Stored data entries
******************************

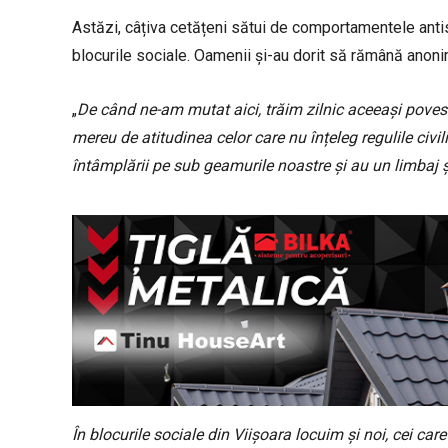
Astăzi, câțiva cetățeni sătui de comportamentele antiso
blocurile sociale. Oamenii și-au dorit să rămână anonim
„
De când ne-am mutat aici, trăim zilnic aceeași poves
mereu de atitudinea celor care nu înțeleg regulile civili
întâmplării pe sub geamurile noastre și au un limbaj 
În blocurile sociale din Viișoara locuim și noi, cei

******************************

EXERCISE GOAL
Copy all lines above containing the string "blocurile".

ANSWER SPACE
blocurile sociale. Oamenii și-au dorit să rămână anonim
În blocurile sociale din Viișoara locuim și noi, cei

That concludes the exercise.